Curly Reevis was a dignified 79-year-old of
sturdy physique the day I met him, wearing a
black cowboy hat and a black jacket, with deep
wrinkles and long ears and a flash of sly wit in
his eyes. He took off the hat, leaned forward over
his elbows on a cluttered desk, and told me a bit
about Reevis family history. First thing to know:
The lineage is half French (maybe “Riveaux”) and
half Southern Blackfeet. Second thing to know:
horses. “We had horses all over,” he said of his
own childhood. Horses in the corral, horses
running wild; go up on a hill, look around, and
you saw horses. Curly’s granddad owned a passel.
His father and uncles purveyed bucking horses to
the local rodeos—simple events, you showed up
on Sunday and tried to ride the broncs. “On the
reservation, that was our life,” he said.
That was their life: family and horses. It echoed
what Toni Minthorn had said, at Pendleton, about
the poor little girl with no doll but 47 horses. And
it gave context to—it placed in time—something
that Curly’s great-granddaughter Johnna told me.
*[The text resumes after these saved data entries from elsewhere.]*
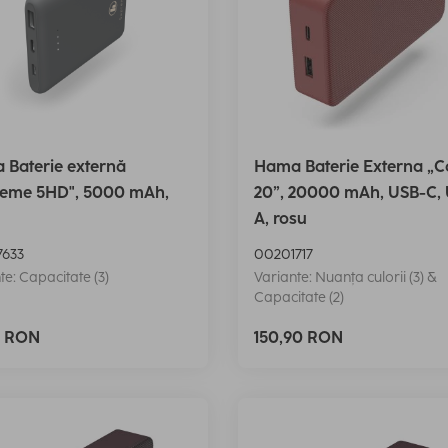
Baterie externă
Hama Baterie Externa „C
reme 5HD", 5000 mAh,
20”, 20000 mAh, USB-C,
A, rosu
633
00201717
te: Capacitate (3)
Variante: Nuanța culorii (3) &
Capacitate (2)
0 RON
150,90 RON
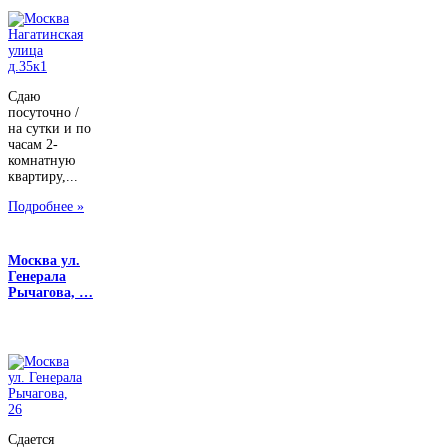
Сдаю
посуточно /
на сутки и по
часам 2-
комнатную
квартиру,...
Подробнее »
Москва ул.
Генерала
Рычагова, …
Сдается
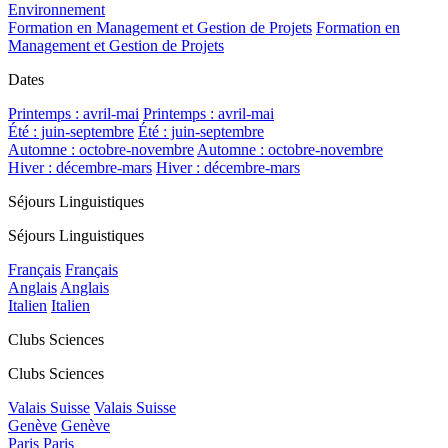
Environnement
Formation en Management et Gestion de Projets
Formation en
Management et Gestion de Projets
Dates
Printemps : avril-mai
Printemps : avril-mai
Été : juin-septembre
Été : juin-septembre
Automne : octobre-novembre
Automne : octobre-novembre
Hiver : décembre-mars
Hiver : décembre-mars
Séjours Linguistiques
Séjours Linguistiques
Français
Français
Anglais
Anglais
Italien
Italien
Clubs Sciences
Clubs Sciences
Valais Suisse
Valais Suisse
Genève
Genève
Paris
Paris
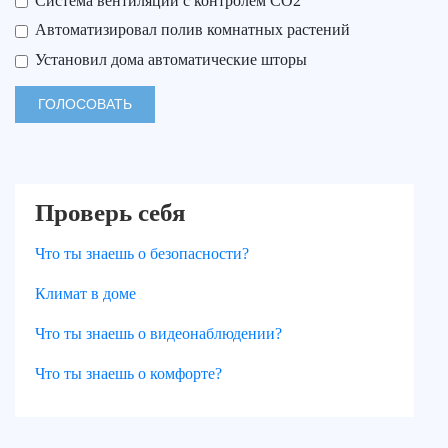
Система вентиляции с контролем СО2
Автоматизировал полив комнатных растений
Установил дома автоматические шторы
Проверь себя
Что ты знаешь о безопасности?
Климат в доме
Что ты знаешь о видеонаблюдении?
Что ты знаешь о комфорте?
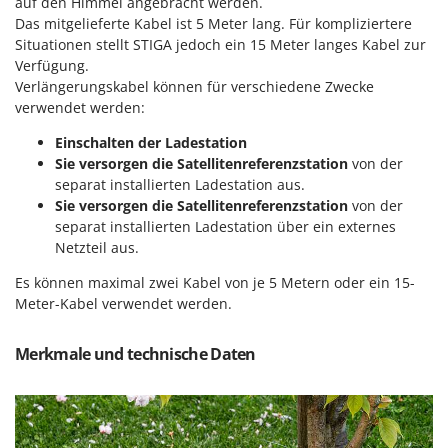
auf den Himmel angebracht werden.
Das mitgelieferte Kabel ist 5 Meter lang. Für kompliziertere
Situationen stellt STIGA jedoch ein 15 Meter langes Kabel zur
Verfügung.
Verlängerungskabel können für verschiedene Zwecke
verwendet werden:
Einschalten der Ladestation
Sie versorgen die Satellitenreferenzstation
von der
separat installierten Ladestation aus.
Sie versorgen die Satellitenreferenzstation
von der
separat installierten Ladestation über ein externes
Netzteil aus.
Es können maximal zwei Kabel von je 5 Metern oder ein 15-
Meter-Kabel verwendet werden.
Merkmale und technische Daten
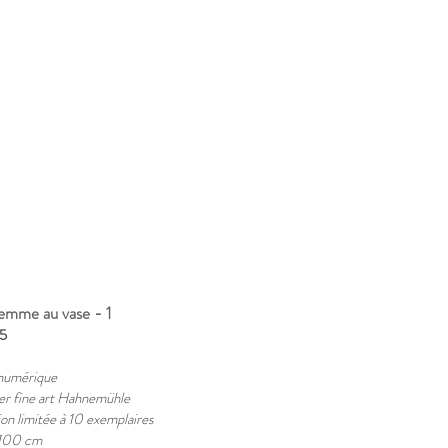
femme au vase - 1
5
numérique
er fine art Hahnemühle
ion limitée à 10 exemplaires
100 cm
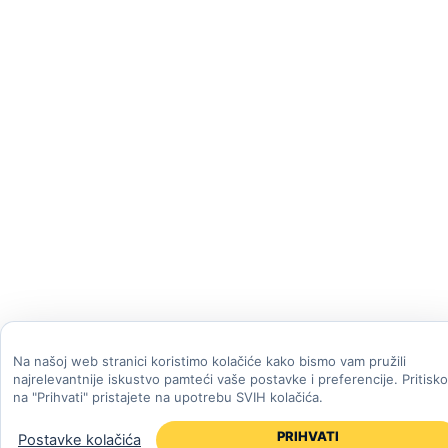
Na našoj web stranici koristimo kolačiće kako bismo vam pružili
najrelevantnije iskustvo pamteći vaše postavke i preferencije. Pritisk
na "Prihvati" pristajete na upotrebu SVIH kolačića.
PRIHVATI
Postavke kolačića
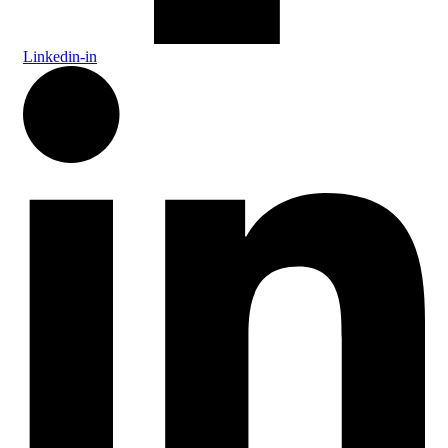
Linkedin-in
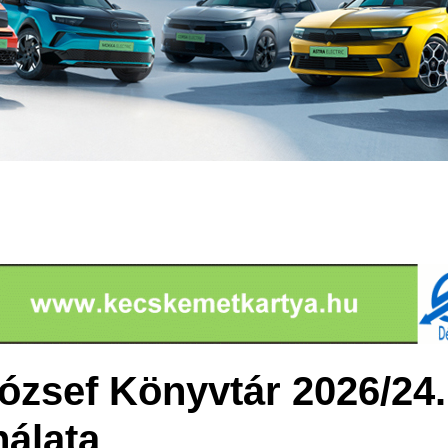
ózsef Könyvtár 2026/24.
álata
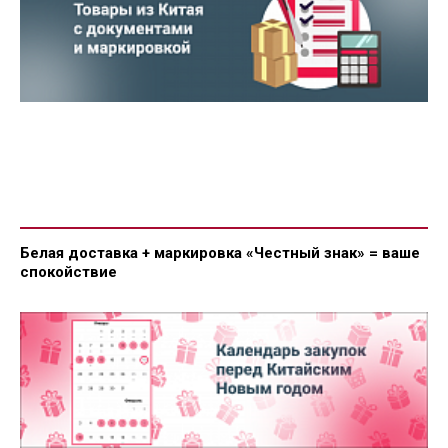
Белая доставка + маркировка «Честный знак» = ваше
спокойствие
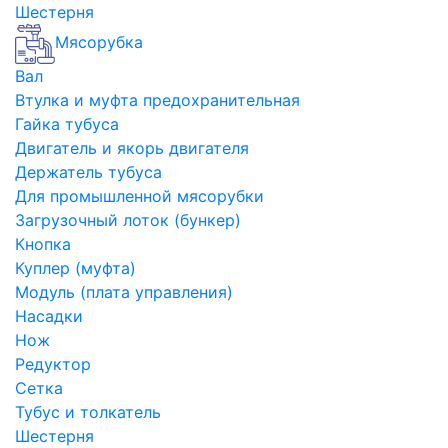
Шестерня
Мясорубка
Вал
Втулка и муфта предохранительная
Гайка тубуса
Двигатель и якорь двигателя
Держатель тубуса
Для промышленной мясорубки
Загрузочный лоток (бункер)
Кнопка
Куплер (муфта)
Модуль (плата управления)
Насадки
Нож
Редуктор
Сетка
Тубус и толкатель
Шестерня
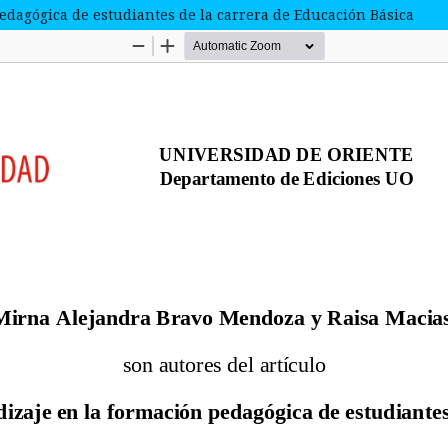
edagógica de estudiantes de la carrera de Educación Básica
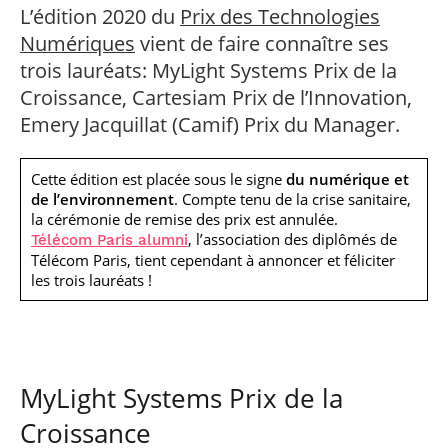
professionnel
Je suis élève en
Artificielle en
L’édition 2020 du
Prix des Technologies
S’engager à Télécom
Corps des Mines
Parcours Numérique
situation de
alternance
Paris
• Journaliste
Responsable
Numériques
vient de faire connaître ses
Parcours Talents : un
handicap, comment
(admissions closes)
Numérique
Double Diplôme
faire ?
trois lauréats: MyLight Systems Prix de la
responsable : nos
Enquête 1er emploi
• Diplômé
donnant accès aux
Expert
élèves impliqués
Croissance, Cartesiam Prix de l’Innovation,
Corps techniques de
Vous êtes admis,
cybersécurité des
• Créateur d’entreprise
l’État
préparez votre
réseaux et des
Emery Jacquillat (Camif) Prix du Manager.
arrivée
systèmes
d’information
Financement
Cette édition est placée sous le signe
du numérique et
Intelligence
de l’environnement
. Compte tenu de la crise sanitaire,
Entreprises &
Artificielle – Expert
solutions Mastère
la cérémonie de remise des prix est annulée.
Data & MLops
Spécialisé
, l’association des diplômés de
Télécom Paris alumni
Intelligence
Télécom Paris, tient cependant à annoncer et féliciter
Brochures &
Artificielle
les trois lauréats !
contacts
multimodale et
autonome
Événements des
formations de
Mastère Spécialisé
MyLight Systems Prix de la
Croissance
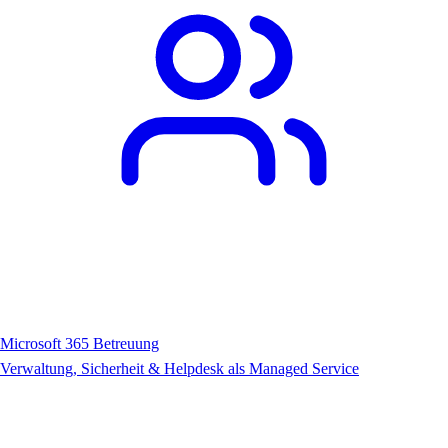
Microsoft 365 Betreuung
Verwaltung, Sicherheit & Helpdesk als Managed Service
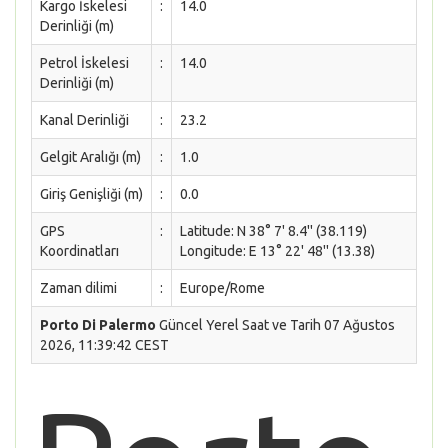
Kargo İskelesi
:
14.0
Derinliği (m)
Petrol İskelesi
:
14.0
Derinliği (m)
Kanal Derinliği
:
23.2
Gelgit Aralığı (m)
:
1.0
Giriş Genişliği (m)
:
0.0
GPS
:
Latitude: N 38° 7' 8.4'' (38.119)
Koordinatları
Longitude: E 13° 22' 48'' (13.38)
Zaman dilimi
:
Europe/Rome
Porto Di Palermo
Güncel Yerel Saat ve Tarih 07 Ağustos
2026, 11:39:42 CEST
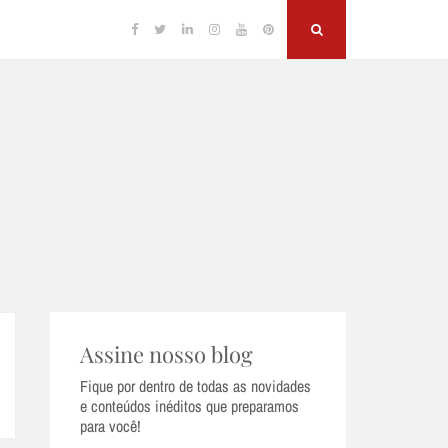
Facebook
Twitter
Linkedin
Instagram
YouTube
Pinterest
Search
Assine nosso blog
Fique por dentro de todas as novidades
e conteúdos inéditos que preparamos
para você!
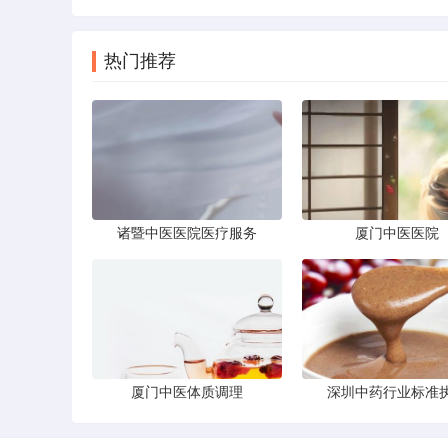
热门推荐
诸暨中医医院医疗服务
厦门中医医院
厦门中医体质调理
深圳中药行业标准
Just as Narsis had taught Johnna to ride, and Uncles Tim and Steve had taught Narsis, and someone had taught Curly, or at least allowed him to
teach himself, so Johnna was now teaching her
young cousins. Reservation girls of six and eight,
older boys, showing new confidence and blossoming talent on horseback, with tutelage from
a homegrown hero, the tall girl-cousin who has
won twice at Pendleton. It may not be an eternal
chain of connectedness, but it’s a precious one.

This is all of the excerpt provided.